TO DO: Output the records that follow, keeping every line exactly as it is.
+++
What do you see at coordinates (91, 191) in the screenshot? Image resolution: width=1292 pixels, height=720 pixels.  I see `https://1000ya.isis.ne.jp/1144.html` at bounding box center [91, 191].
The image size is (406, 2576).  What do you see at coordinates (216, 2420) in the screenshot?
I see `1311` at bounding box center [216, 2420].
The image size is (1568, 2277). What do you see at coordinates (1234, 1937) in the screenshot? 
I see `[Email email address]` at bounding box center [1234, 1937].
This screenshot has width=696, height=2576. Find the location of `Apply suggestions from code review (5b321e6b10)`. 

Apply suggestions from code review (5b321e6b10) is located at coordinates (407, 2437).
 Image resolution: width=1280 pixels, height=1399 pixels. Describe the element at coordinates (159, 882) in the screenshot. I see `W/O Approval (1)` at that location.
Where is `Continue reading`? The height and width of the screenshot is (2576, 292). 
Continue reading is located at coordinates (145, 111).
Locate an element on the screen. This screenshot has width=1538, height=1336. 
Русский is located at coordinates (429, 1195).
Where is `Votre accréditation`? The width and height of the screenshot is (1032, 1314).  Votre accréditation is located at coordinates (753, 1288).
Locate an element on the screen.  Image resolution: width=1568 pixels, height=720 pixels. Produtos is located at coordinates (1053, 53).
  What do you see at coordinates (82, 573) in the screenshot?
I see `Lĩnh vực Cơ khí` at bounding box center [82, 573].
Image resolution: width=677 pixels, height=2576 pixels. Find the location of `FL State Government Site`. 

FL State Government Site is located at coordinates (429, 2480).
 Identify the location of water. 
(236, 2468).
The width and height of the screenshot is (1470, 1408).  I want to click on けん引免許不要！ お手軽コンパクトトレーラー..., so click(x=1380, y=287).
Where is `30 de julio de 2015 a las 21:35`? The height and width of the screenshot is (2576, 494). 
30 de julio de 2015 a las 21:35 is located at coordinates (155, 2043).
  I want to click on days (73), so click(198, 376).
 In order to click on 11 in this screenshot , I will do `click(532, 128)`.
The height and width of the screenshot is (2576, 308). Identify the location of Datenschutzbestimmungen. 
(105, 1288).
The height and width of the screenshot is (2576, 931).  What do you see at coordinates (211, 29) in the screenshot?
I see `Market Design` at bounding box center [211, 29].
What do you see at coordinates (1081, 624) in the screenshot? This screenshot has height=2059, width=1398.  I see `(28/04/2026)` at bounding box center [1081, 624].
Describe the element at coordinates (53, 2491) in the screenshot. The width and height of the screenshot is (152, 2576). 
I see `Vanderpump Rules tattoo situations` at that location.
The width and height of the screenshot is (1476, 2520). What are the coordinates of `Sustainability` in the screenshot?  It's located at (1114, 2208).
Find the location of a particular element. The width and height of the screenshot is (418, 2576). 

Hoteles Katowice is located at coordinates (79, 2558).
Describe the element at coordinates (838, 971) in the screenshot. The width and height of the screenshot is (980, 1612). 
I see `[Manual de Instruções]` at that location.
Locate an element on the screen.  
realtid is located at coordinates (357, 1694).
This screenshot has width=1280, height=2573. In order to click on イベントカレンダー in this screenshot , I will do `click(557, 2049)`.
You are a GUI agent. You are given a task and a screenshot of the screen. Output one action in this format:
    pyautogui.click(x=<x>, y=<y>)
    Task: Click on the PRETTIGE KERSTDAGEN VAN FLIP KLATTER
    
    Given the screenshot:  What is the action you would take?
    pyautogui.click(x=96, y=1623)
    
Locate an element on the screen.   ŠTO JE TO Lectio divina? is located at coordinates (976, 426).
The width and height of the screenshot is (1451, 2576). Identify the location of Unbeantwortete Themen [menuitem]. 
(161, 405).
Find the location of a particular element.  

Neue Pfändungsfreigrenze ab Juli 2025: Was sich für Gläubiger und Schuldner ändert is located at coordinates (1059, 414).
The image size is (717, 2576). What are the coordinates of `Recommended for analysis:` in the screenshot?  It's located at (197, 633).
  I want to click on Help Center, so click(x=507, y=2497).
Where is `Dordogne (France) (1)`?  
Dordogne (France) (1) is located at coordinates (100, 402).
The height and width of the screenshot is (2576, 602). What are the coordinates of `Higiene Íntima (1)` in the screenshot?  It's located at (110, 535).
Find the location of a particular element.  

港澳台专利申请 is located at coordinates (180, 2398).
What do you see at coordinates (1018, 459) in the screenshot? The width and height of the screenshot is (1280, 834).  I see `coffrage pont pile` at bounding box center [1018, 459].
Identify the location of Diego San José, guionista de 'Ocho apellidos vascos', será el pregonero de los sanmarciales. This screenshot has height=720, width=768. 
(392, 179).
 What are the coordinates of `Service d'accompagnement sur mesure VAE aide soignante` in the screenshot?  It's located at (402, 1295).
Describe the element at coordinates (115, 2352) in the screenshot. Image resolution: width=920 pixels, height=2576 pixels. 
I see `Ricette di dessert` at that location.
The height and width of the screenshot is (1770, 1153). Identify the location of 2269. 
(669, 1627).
+++
EXERCISE OUTPUT:
What do you see at coordinates (91, 191) in the screenshot? Image resolution: width=1292 pixels, height=720 pixels.  I see `https://1000ya.isis.ne.jp/1144.html` at bounding box center [91, 191].
The image size is (406, 2576).  What do you see at coordinates (216, 2420) in the screenshot?
I see `1311` at bounding box center [216, 2420].
The image size is (1568, 2277). What do you see at coordinates (1234, 1937) in the screenshot? 
I see `[Email email address]` at bounding box center [1234, 1937].
This screenshot has width=696, height=2576. Find the location of `Apply suggestions from code review (5b321e6b10)`. 

Apply suggestions from code review (5b321e6b10) is located at coordinates (407, 2437).
 Image resolution: width=1280 pixels, height=1399 pixels. Describe the element at coordinates (159, 882) in the screenshot. I see `W/O Approval (1)` at that location.
Where is `Continue reading`? The height and width of the screenshot is (2576, 292). 
Continue reading is located at coordinates (145, 111).
Locate an element on the screen. This screenshot has width=1538, height=1336. 
Русский is located at coordinates (429, 1195).
Where is `Votre accréditation`? The width and height of the screenshot is (1032, 1314).  Votre accréditation is located at coordinates (753, 1288).
Locate an element on the screen.  Image resolution: width=1568 pixels, height=720 pixels. Produtos is located at coordinates (1053, 53).
  What do you see at coordinates (82, 573) in the screenshot?
I see `Lĩnh vực Cơ khí` at bounding box center [82, 573].
Image resolution: width=677 pixels, height=2576 pixels. Find the location of `FL State Government Site`. 

FL State Government Site is located at coordinates (429, 2480).
 Identify the location of water. 
(236, 2468).
The width and height of the screenshot is (1470, 1408).  I want to click on けん引免許不要！ お手軽コンパクトトレーラー..., so click(x=1380, y=287).
Where is `30 de julio de 2015 a las 21:35`? The height and width of the screenshot is (2576, 494). 
30 de julio de 2015 a las 21:35 is located at coordinates (155, 2043).
  I want to click on days (73), so click(198, 376).
 In order to click on 11 in this screenshot , I will do `click(532, 128)`.
The height and width of the screenshot is (2576, 308). Identify the location of Datenschutzbestimmungen. 
(105, 1288).
The height and width of the screenshot is (2576, 931).  What do you see at coordinates (211, 29) in the screenshot?
I see `Market Design` at bounding box center [211, 29].
What do you see at coordinates (1081, 624) in the screenshot? This screenshot has height=2059, width=1398.  I see `(28/04/2026)` at bounding box center [1081, 624].
Describe the element at coordinates (53, 2491) in the screenshot. The width and height of the screenshot is (152, 2576). 
I see `Vanderpump Rules tattoo situations` at that location.
The width and height of the screenshot is (1476, 2520). What are the coordinates of `Sustainability` in the screenshot?  It's located at (1114, 2208).
Find the location of a particular element. The width and height of the screenshot is (418, 2576). 

Hoteles Katowice is located at coordinates (79, 2558).
Describe the element at coordinates (838, 971) in the screenshot. The width and height of the screenshot is (980, 1612). 
I see `[Manual de Instruções]` at that location.
Locate an element on the screen.  
realtid is located at coordinates (357, 1694).
This screenshot has width=1280, height=2573. In order to click on イベントカレンダー in this screenshot , I will do `click(557, 2049)`.
You are a GUI agent. You are given a task and a screenshot of the screen. Output one action in this format:
    pyautogui.click(x=<x>, y=<y>)
    Task: Click on the PRETTIGE KERSTDAGEN VAN FLIP KLATTER
    
    Given the screenshot:  What is the action you would take?
    pyautogui.click(x=96, y=1623)
    
Locate an element on the screen.   ŠTO JE TO Lectio divina? is located at coordinates (976, 426).
The width and height of the screenshot is (1451, 2576). Identify the location of Unbeantwortete Themen [menuitem]. 
(161, 405).
Find the location of a particular element.  

Neue Pfändungsfreigrenze ab Juli 2025: Was sich für Gläubiger und Schuldner ändert is located at coordinates (1059, 414).
The image size is (717, 2576). What are the coordinates of `Recommended for analysis:` in the screenshot?  It's located at (197, 633).
  I want to click on Help Center, so click(x=507, y=2497).
Where is `Dordogne (France) (1)`?  
Dordogne (France) (1) is located at coordinates (100, 402).
The height and width of the screenshot is (2576, 602). What are the coordinates of `Higiene Íntima (1)` in the screenshot?  It's located at (110, 535).
Find the location of a particular element.  

港澳台专利申请 is located at coordinates (180, 2398).
What do you see at coordinates (1018, 459) in the screenshot? The width and height of the screenshot is (1280, 834).  I see `coffrage pont pile` at bounding box center [1018, 459].
Identify the location of Diego San José, guionista de 'Ocho apellidos vascos', será el pregonero de los sanmarciales. This screenshot has height=720, width=768. 
(392, 179).
 What are the coordinates of `Service d'accompagnement sur mesure VAE aide soignante` in the screenshot?  It's located at (402, 1295).
Describe the element at coordinates (115, 2352) in the screenshot. Image resolution: width=920 pixels, height=2576 pixels. 
I see `Ricette di dessert` at that location.
The height and width of the screenshot is (1770, 1153). Identify the location of 2269. 
(669, 1627).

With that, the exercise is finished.